INSTRUCTIONS FOR THE TASK — Search the records for the string "Somone", then copy each line that has it.

RECORDED INFORMATION below:

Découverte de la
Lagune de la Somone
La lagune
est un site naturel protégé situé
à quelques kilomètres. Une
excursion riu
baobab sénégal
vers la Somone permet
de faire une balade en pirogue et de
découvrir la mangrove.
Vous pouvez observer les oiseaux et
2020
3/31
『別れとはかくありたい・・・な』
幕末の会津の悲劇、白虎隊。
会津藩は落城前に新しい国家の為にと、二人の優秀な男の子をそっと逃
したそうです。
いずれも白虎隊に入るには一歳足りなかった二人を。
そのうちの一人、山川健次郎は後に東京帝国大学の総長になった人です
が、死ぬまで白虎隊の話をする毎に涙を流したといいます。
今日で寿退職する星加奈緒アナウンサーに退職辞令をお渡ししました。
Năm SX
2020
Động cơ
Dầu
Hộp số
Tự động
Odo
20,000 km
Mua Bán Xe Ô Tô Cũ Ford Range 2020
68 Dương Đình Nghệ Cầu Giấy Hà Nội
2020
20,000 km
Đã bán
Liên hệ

End of RECORDED INFORMATION.
RECORDED INFORMATION below:

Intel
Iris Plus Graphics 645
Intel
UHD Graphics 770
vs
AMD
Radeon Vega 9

End of RECORDED INFORMATION.

EXERCISE RESPONSE —
Lagune de la Somone
vers la Somone permet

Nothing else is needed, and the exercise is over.